FAKE‐LAKE
◇ ◇ ◇
「最近は調子が良いようだね」
月に一度の診察を終え、医師はアンジェに微笑んだ。
「……自分ではあまり分からないです」
アンジェはゆっくり体を起こしながら答える。本当に自分では違いが分からない。
「顔色も良いし……少し背も伸びたかな」
そのうち君に追い越されるかもしれない、と笑う彼はかなりの長身だ。追い越すなんてありえない、とアンジェは思う。
ああ、僕もそのうちレイに追い越されたりして。
アンジェは自分より背が高くなったレイを想像してみた。なんだか可笑しくて、思わず口元が緩む。

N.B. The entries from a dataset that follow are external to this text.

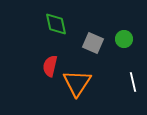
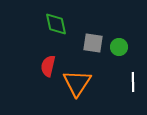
green circle: moved 5 px left, 8 px down
gray square: rotated 15 degrees counterclockwise
red semicircle: moved 2 px left
white line: rotated 12 degrees clockwise
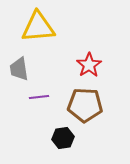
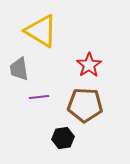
yellow triangle: moved 3 px right, 4 px down; rotated 36 degrees clockwise
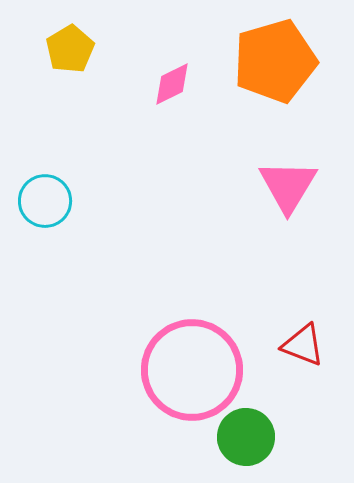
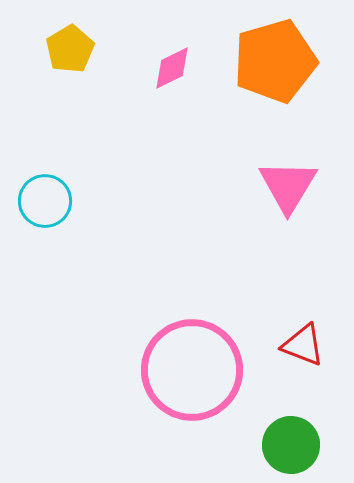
pink diamond: moved 16 px up
green circle: moved 45 px right, 8 px down
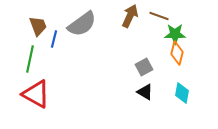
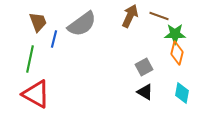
brown trapezoid: moved 4 px up
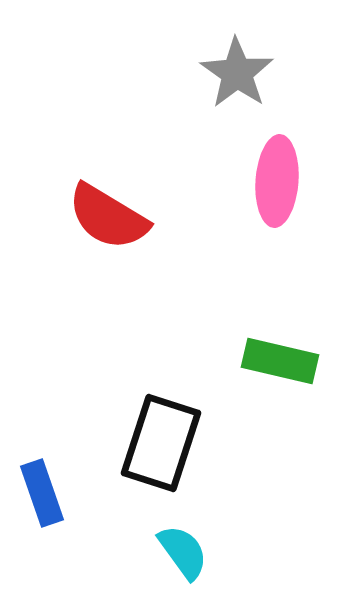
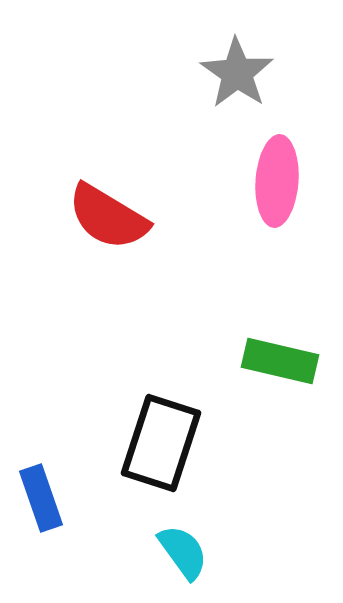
blue rectangle: moved 1 px left, 5 px down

「薬はいつも通り配達してもらうから。きちんと欠かさず飲んでいるよね?」
医師の問いに、はい、と頷く。シンプルな銀縁眼鏡の向こう、薄茶色の瞳がアンジェの表情一つ一つを静かに見つめていた。
「じゃあ、また一月後に」
医師は帰り支度をし、鞄を持って立ち上がる。これもいつもと同じ光景だ。
「あ、あの、」
アンジェは慌てて医師を呼び止めた。今日は絶対聞こうと決めていた。そう、自分は何の病気なのか。
……しかし。
「何だい? アンジェ」
振り返った医師の笑顔を見たら、あれだけ考えたはずの言葉が出てこなかった。
優しい笑顔なのに、目が笑っていない。考えている事を全て見透かされてしまいそうな視線。心の中を探るような眼差し。
急に怖くなり、アンジェは逃げるように目を逸らした。
「先生……は、お名前は、何て……?」
アンジェは咄嗟に質問を変えた。言葉使いが少し変だ、と屋根裏部屋にいたレイは首を傾げる。
「どうしたんだい? 急に」
医師は笑った。穏やかな笑い声。しかし、アンジェにはその表情を見る勇気はなかった。それ位、医師の目は鋭かった。